EXERCISE INSTRUCTIONS:
Give the lines of the material verbatim, from the first line to the line with "situation, but some popular choices include", including both.

——

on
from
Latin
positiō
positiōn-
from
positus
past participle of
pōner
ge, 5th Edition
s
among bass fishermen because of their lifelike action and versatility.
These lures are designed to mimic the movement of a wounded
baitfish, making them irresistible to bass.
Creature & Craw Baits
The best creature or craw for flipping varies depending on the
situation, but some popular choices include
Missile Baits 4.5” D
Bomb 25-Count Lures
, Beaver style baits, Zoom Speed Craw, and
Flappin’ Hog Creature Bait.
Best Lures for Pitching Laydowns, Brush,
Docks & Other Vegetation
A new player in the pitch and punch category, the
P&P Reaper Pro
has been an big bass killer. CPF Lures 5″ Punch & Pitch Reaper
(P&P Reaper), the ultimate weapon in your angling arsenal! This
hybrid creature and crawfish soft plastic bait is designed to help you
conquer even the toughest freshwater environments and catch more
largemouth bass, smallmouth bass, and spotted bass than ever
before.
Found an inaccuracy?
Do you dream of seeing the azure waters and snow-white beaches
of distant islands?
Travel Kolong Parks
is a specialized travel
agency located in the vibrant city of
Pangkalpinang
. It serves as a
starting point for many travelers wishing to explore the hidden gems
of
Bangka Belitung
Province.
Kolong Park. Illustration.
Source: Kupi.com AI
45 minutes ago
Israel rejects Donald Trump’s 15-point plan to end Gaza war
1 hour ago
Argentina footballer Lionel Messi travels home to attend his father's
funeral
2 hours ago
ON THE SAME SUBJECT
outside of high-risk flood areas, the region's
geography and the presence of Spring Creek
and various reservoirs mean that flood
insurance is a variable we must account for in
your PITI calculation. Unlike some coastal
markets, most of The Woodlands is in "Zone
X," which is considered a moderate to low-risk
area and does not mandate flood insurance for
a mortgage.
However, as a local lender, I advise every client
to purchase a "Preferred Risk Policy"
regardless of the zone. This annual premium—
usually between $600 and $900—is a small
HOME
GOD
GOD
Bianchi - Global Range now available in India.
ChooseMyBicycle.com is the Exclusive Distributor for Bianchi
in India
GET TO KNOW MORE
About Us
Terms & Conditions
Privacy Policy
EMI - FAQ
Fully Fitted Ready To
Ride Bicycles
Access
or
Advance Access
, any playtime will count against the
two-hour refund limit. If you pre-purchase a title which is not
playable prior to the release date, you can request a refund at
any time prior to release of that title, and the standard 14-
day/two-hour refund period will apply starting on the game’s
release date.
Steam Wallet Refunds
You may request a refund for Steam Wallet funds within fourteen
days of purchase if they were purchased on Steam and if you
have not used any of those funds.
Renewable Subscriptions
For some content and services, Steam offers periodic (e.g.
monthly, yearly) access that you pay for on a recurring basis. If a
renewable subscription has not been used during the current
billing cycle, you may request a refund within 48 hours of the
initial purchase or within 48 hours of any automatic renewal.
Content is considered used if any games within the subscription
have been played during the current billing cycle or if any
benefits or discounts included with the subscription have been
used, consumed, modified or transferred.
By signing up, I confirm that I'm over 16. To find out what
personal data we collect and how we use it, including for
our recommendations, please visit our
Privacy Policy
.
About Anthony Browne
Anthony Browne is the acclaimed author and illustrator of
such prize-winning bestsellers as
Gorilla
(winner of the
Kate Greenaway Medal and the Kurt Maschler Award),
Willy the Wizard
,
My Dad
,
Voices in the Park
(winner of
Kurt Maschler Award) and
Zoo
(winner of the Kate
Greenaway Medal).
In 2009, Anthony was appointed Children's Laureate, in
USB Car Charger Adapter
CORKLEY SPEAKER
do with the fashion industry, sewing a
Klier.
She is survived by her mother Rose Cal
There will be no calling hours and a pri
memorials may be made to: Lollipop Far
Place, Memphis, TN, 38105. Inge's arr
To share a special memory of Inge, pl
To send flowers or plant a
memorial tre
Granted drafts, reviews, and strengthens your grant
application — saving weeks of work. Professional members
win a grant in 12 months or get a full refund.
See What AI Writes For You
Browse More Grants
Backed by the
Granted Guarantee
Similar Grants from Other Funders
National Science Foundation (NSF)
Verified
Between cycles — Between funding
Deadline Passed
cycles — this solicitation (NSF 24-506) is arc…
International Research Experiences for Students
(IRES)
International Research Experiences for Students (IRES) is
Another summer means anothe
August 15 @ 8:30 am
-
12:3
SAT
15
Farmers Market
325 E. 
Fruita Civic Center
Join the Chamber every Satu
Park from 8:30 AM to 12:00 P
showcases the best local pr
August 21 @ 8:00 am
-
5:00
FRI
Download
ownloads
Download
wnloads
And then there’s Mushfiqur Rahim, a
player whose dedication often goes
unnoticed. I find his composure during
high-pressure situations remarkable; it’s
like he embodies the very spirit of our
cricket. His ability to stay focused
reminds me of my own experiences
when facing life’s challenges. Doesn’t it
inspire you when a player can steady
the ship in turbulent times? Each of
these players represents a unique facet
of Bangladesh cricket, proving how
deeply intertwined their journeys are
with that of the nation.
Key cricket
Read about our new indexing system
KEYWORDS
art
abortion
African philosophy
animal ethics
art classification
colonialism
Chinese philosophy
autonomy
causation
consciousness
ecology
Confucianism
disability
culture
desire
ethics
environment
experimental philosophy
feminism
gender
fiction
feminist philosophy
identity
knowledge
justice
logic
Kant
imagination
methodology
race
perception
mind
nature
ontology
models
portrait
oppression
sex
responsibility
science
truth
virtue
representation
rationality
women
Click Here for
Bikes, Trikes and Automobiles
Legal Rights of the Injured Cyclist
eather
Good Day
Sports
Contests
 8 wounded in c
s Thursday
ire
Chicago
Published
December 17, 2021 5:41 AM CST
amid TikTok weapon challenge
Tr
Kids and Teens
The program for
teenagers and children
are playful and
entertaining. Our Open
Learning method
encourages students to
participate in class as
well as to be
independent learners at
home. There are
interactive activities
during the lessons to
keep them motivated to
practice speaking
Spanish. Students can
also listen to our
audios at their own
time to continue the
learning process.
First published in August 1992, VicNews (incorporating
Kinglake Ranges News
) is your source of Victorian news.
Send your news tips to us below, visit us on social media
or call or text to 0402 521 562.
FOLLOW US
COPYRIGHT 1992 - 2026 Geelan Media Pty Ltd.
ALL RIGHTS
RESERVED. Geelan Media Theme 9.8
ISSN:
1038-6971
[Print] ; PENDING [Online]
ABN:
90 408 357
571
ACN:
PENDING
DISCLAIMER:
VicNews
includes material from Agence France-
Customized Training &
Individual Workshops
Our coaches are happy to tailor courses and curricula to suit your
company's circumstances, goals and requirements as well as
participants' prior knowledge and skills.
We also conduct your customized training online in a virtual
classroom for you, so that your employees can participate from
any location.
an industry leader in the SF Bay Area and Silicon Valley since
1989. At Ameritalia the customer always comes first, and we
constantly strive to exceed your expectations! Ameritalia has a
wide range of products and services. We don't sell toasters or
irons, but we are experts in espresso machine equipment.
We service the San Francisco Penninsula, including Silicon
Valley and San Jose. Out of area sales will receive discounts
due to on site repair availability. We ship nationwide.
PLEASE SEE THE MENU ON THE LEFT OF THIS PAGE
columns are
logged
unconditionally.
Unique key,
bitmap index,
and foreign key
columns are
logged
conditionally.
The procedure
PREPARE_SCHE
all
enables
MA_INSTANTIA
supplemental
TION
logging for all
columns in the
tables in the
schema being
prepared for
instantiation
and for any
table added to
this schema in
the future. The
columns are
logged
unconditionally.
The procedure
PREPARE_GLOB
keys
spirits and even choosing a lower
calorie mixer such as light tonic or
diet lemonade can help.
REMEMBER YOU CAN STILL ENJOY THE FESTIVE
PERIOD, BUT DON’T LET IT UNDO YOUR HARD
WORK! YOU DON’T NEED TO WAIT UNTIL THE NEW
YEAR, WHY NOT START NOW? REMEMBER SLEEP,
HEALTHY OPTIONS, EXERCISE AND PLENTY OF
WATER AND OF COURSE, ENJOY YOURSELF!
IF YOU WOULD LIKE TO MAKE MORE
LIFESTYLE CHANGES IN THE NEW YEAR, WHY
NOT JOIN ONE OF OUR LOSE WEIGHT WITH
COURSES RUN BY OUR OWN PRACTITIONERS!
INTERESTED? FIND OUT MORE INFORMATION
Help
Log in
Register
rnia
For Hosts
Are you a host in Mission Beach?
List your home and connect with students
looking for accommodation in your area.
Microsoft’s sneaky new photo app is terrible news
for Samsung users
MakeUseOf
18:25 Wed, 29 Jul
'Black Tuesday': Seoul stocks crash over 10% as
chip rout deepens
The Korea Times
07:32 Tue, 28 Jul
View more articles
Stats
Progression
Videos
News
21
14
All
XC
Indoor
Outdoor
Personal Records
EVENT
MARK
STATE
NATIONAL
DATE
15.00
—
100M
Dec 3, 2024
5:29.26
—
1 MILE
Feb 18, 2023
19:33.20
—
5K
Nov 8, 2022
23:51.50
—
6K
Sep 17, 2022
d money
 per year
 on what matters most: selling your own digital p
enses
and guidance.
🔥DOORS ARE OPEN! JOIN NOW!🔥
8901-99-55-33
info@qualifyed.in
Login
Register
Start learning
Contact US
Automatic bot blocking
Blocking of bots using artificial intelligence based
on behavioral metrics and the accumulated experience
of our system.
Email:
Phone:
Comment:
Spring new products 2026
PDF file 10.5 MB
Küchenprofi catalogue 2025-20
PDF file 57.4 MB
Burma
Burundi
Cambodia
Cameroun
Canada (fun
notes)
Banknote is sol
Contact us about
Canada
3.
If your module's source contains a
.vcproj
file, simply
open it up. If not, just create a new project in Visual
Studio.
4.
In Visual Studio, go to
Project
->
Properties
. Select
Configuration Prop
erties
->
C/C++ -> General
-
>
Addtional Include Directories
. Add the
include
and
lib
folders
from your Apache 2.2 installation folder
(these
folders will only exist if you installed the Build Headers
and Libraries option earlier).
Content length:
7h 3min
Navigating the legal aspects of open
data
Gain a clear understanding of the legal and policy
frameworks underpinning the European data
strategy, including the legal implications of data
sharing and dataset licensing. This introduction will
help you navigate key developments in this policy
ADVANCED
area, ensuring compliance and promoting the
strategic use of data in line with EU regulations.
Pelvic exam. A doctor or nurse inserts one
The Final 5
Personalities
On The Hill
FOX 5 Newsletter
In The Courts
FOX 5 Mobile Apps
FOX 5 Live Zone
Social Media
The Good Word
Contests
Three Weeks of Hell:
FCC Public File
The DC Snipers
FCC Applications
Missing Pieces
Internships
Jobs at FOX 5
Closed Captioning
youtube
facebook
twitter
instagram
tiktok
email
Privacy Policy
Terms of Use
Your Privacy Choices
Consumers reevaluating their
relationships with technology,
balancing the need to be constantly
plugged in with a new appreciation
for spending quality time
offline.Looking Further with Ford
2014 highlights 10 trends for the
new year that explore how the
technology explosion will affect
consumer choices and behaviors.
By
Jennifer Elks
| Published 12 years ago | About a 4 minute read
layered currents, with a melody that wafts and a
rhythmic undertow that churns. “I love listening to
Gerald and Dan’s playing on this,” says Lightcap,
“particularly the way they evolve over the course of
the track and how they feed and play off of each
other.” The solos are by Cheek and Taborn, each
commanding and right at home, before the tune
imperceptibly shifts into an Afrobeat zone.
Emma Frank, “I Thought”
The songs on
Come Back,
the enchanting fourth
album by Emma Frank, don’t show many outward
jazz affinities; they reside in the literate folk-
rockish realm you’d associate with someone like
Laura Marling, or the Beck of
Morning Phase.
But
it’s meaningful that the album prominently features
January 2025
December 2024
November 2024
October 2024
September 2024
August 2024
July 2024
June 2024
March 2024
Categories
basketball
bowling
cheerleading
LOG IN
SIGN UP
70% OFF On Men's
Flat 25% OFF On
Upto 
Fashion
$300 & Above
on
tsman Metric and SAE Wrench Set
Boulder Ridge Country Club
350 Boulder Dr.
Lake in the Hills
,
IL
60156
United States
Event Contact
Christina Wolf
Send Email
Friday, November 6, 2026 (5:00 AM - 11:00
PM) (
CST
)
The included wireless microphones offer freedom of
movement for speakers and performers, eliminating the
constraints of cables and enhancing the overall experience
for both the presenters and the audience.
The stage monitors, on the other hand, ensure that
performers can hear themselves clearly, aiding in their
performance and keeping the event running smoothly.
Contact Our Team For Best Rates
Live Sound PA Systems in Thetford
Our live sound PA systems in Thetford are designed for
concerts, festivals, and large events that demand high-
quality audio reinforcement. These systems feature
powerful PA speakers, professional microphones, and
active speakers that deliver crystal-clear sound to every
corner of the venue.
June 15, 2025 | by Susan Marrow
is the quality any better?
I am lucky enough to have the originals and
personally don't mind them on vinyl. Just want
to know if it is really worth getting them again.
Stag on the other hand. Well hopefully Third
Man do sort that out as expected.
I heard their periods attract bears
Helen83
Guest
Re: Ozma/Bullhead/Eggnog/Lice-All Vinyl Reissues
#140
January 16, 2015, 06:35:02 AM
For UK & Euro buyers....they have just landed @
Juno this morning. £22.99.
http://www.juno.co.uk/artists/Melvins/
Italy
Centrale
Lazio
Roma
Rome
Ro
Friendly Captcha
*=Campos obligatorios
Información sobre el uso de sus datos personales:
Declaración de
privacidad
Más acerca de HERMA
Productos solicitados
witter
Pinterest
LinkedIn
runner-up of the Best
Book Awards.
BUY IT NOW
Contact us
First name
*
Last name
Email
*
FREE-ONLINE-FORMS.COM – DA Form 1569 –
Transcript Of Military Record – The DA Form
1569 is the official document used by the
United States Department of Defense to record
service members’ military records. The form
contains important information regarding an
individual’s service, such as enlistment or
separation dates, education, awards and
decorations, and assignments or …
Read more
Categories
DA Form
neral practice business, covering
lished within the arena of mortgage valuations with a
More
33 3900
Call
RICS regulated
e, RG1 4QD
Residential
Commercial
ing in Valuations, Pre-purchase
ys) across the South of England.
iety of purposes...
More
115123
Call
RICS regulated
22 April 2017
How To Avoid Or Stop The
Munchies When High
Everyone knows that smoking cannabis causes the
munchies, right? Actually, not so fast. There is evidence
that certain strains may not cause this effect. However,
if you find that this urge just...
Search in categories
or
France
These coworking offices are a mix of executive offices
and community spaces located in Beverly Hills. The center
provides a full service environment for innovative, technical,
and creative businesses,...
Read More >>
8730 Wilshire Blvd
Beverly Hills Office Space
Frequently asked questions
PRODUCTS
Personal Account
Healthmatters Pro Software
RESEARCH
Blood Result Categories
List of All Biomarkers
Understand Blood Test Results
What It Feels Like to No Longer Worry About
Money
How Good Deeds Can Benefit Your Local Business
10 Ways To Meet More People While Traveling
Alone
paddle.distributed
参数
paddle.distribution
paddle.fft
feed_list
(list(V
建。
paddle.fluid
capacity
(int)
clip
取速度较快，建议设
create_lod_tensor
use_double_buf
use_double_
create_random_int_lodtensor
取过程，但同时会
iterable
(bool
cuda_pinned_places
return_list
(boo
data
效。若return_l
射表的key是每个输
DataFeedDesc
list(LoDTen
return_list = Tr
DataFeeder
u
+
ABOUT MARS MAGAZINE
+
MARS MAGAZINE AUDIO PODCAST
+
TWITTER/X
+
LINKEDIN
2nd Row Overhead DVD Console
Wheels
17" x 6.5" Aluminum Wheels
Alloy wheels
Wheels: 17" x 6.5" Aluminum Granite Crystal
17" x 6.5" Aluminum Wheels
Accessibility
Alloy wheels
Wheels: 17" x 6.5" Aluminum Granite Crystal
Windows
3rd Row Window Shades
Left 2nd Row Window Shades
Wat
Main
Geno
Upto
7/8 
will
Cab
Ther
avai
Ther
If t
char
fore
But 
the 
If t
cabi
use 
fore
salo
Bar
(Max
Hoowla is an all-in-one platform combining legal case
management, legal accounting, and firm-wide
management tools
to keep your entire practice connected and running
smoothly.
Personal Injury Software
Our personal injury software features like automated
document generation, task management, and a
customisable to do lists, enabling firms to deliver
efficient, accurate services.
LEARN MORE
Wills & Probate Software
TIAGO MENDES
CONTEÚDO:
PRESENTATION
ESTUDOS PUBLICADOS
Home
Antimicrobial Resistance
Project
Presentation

——

TASK SOLUTION:
on
from
Latin
positiō
positiōn-
from
positus
past participle of
pōner
ge, 5th Edition
s
among bass fishermen because of their lifelike action and versatility.
These lures are designed to mimic the movement of a wounded
baitfish, making them irresistible to bass.
Creature & Craw Baits
The best creature or craw for flipping varies depending on the
situation, but some popular choices include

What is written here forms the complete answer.